Nov 2024
Sentverse is a wearable olfactory communication system for capturing, sending, and receiving scent across distance. It combines a face-worn device with a companion app so users can record odors from real environments, share them with others, and replay them through low-power olfactory stimulation.
What remote communication still cannot send is smell. People can describe a room, a flower, or a meal, yet the scent itself cannot travel with the message. Sentverse was designed around that missing sensory channel.
The gap matters because smell is closely tied to atmosphere, recollection, and emotional response. A transmitted scent can work not only as information, but also as memory, mood, and social presence in a way that text or photos cannot fully replace.
Research for Sentverse included 45 survey responses, 4 semi-structured interviews, and a 132-card affinity map. The interviews brought in two neurology and medical perspectives, one engineering perspective, and one media perspective. Together they pointed to three recurring requirements: the experience had to feel meaningful in communication, the wearable had to stay compact and comfortable on the face, and any stimulation method had to prioritize safety and perceptual clarity.
Research synthesis. Interview and survey insights were clustered into product requirements, opportunities, and technical constraints.
Smell begins in the olfactory epithelium, where odor molecules interact with olfactory sensory neurons and trigger electrical activity. That signal travels through the olfactory bulb and forward into regions associated with memory and emotion.
This pathway is what makes olfaction so central to recall and affect.
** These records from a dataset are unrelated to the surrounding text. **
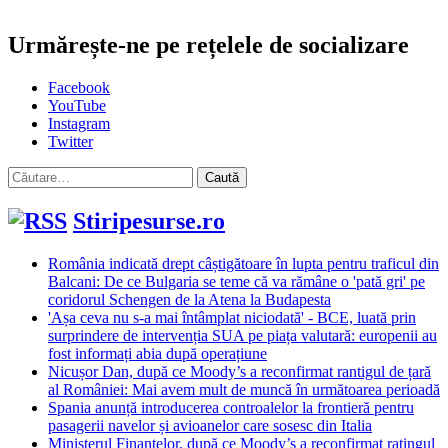
Urmărește-ne pe rețelele de socializare
Facebook
YouTube
Instagram
Twitter
Caută
după:
Stiripesurse.ro
România indicată drept câștigătoare în lupta pentru traficul din
Balcani: De ce Bulgaria se teme că va rămâne o 'pată gri' pe
coridorul Schengen de la Atena la Budapesta
'Așa ceva nu s-a mai întâmplat niciodată' - BCE, luată prin
surprindere de intervenția SUA pe piața valutară: europenii au
fost informați abia după operațiune
Nicușor Dan, după ce Moody’s a reconfirmat rantigul de țară
al României: Mai avem mult de muncă în următoarea perioadă
Spania anunță introducerea controalelor la frontieră pentru
pasagerii navelor și avioanelor care sosesc din Italia
Ministerul Finanțelor, după ce Moody’s a reconfirmat ratingul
Rather than treating scent as decoration, Sentverse takes olfactory perception itself as the design focus and asks how a digital system could capture, transmit, and replay smell as a communicative experience.
The user journey starts with a familiar problem. Someone notices a smell worth sharing, reaches for their phone, and finds that images and words can only gesture toward it. The key friction is not posting content, but the inability to send the sensory part of the experience itself.
Sentverse was structured as two linked parts: a wearable device and a mobile app. On the capture side, an odor source is sensed, translated into a digital record, and routed to the app through Bluetooth.
On playback, a selected scent file returns to the device, where the signal is converted into low-power electrical pulses delivered through nasal contact electrodes. Here, capture, transmission, playback, and perception are treated as one continuous system rather than separate features.
The wearable was developed as a face-following form that could support odor capture, signal delivery, and comfortable contact in one structure. The design needed to stay lightweight on the face while making room for the scent sensor, detachable collection unit, battery, chip, Bluetooth control, and microcurrent release heads.
Sketch
Exploded View
Drink Sampling
Object Sampling
Device Detail
Together, the wearable and the app frame smell as a shareable medium rather than a private, local sensation. The system supports capturing a scent from an environment, sending it to another person, and receiving it back as an interactive olfactory experience.
The poster shows how the app works as the social and operational layer of the system. Explore browses a shared scent library, Upload records and publishes a new scent with context, Message sends scent files between people, Likes makes community response visible, and Connection pairs the wearable with the phone for playback and transfer.